Any owner who lacks a recordable ownership title, regardless of when the acquisition occurred, may record said ownership by justifying it through the following formalities:
First.— He/she shall file a sworn statement with the Court of First Instance Part of the territory in which the property is located, or in the territory where its main portion is located if it is a property located in several territorial demarcations, which shall have exclusive jurisdiction. If the statement is filed with a Part without jurisdiction, it shall provide for it to be forwarded to the corresponding Part without request of either party. Said statement shall contain the following allegations:
(1) The name and other personal data of the applicant and his spouse, if any, at the time of acquiring ownership of the property and at the time of making the application, if they are different.
(2) In compliance with the first rule of § 2308 of this title, an exact description of the property with its boundaries and dimensions according to the titles submitted, if any, and if a survey was made, the resultant area and boundaries. If the property was formed by grouping, each of the integrated properties must also be described, and if it was formed by segregation, the main property from which it was segregated must be described.
(3) The code number as it appears in the Bureau of Assessment of the Department of the Treasury.
(4) The fact that the property, or constituent properties in the case of a grouping, does not appear recorded in the Property Registry.
(5) A list of the encumbrances on the property, if any, and if not, the fact that it is free of encumbrances.
(6) A list of the known previous owners with a statement on the personal data of the immediately previous owner.
(7) The way it was acquired from the immediately previous owner.
(8) The length of time he and the previous owners possessed the property publicly, peacefully, continuously, and as owners.
(9) The fact that the property, or in the case of a merger, those which compose it, with their alleged present dimensions, has maintained the same configuration during the terms provided by §§ 5278 and 5280 of Title 31, so that the effects of adverse possession may remain in force, or in default thereof, that the same is a segregation from a larger property, whose segregation was duly approved by the Planning Board of Puerto Rico or by the corresponding government agency. A title of ownership on an undivided portion of an unsegregated plot of land shall not constitute fair title.
(10) The present value of the property.
(11) The legal proof to be presented.
(12) Other allegations which, by law, may be in order in each case.
Second.— The petitioner shall notify, personally or by certified mail with a copy of his/her document to the mayor of the municipality where the property is located, the Secretary of Transportation and Public Works, the District Attorney, and the persons owning the abutting properties.
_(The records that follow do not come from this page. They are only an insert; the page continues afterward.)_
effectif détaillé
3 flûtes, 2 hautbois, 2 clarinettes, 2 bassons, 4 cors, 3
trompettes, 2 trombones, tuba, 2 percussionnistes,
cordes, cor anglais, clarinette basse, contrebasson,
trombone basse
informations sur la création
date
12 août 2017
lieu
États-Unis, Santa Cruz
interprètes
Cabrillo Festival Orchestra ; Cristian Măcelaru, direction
The court shall order that the immediately previous owner or his/her heirs, if they are known, be summoned personally if the conveyance does not appear in a public document, and those having any real right on said property; and it shall summon those unknown persons whom the requested registration could injure, by means of an edict that shall be published three (3) times within twenty (20)-day period in a daily newspaper of general circulation in the Commonwealth of Puerto Rico, so that they may appear if they wish to claim their rights. If the petitioners are heirs, the person from whom the predecessor in title acquired the property shall be understood to be the immediately previous owner.
If those who are to be personally summoned are absent from Puerto Rico and their whereabouts are known, they shall be summoned by the same edict and when the first publication of the edict is made, they shall be sent a copy of the summons by certified mail to their known address, with a return receipt requested. If their whereabouts are unknown and it so proven, they shall be summoned only by means of said edict.
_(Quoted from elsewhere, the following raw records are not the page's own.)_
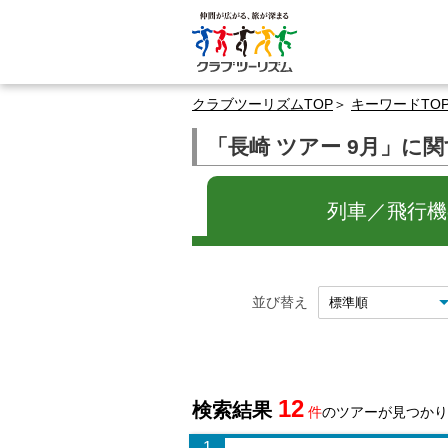
クラブツーリズムTOP
キーワードTO
「長崎 ツアー 9月」に
列車／飛行機の
並び替え
12
検索結果
件
のツアーが見つかり
1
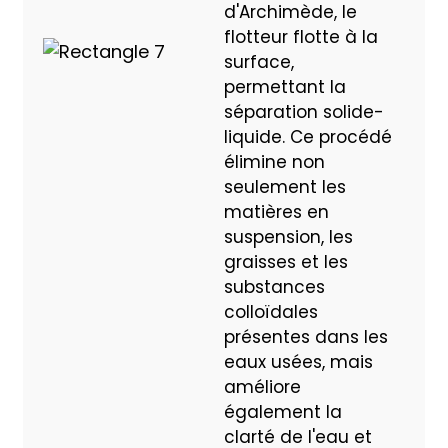
d'Archimède, le
flotteur flotte à la
surface,
permettant la
séparation solide-
liquide. Ce procédé
élimine non
seulement les
matières en
suspension, les
graisses et les
substances
colloïdales
présentes dans les
eaux usées, mais
améliore
également la
clarté de l'eau et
Third.— During the unextensible term of twenty (20) days staring from the date of the last publication of the edict, the interested parties, the mayor or his/her authorized representative of the municipality where the property is located, the District Attorney and the Secretary of Transportation and Public Works or his/her authorized representative, or in their absence, the public agencies affected, may appear before the court in order to allege whatever may be advantageous to their rights.
Fourth.— The intervention of the Secretary of Transportation and Public Works or, in his/her absence, of the public agencies affected, shall be limited to sustaining the defense of any rights existing in favor of the State. The intervention of the mayor of the municipality where the property is located shall be limited to sustaining the defense of any existing rights in favor of the municipality in question. In addition, the Department of Justice shall see that the law is duly complied with.
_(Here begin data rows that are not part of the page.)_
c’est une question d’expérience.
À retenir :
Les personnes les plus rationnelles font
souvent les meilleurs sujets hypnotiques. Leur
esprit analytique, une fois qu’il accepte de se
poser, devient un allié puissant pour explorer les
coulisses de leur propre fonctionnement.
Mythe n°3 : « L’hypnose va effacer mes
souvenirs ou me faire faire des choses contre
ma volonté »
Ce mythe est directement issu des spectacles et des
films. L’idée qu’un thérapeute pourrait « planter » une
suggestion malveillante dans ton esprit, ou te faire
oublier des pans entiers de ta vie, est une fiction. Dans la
Fifth.— Prior to scheduling the hearing on its merits, the petitioner shall include, together with the judicial record, a negative certificate accrediting that the property which is subject to the proceeding is not registered in the name of a person other than the petitioner. Said negative certificate shall be issued by the Registrar of the competent Section on a date no later than fifteen days prior to presenting or filing the petition.
History —Mortgage Law, 1979, § 237; June 14, 1980, No. 143, p. 535; Aug. 6, 1993, No. 64, §§ 1-3; Jan. 1, 1998, No. 1, § 1; July 27, 2007, No. 77, § 1.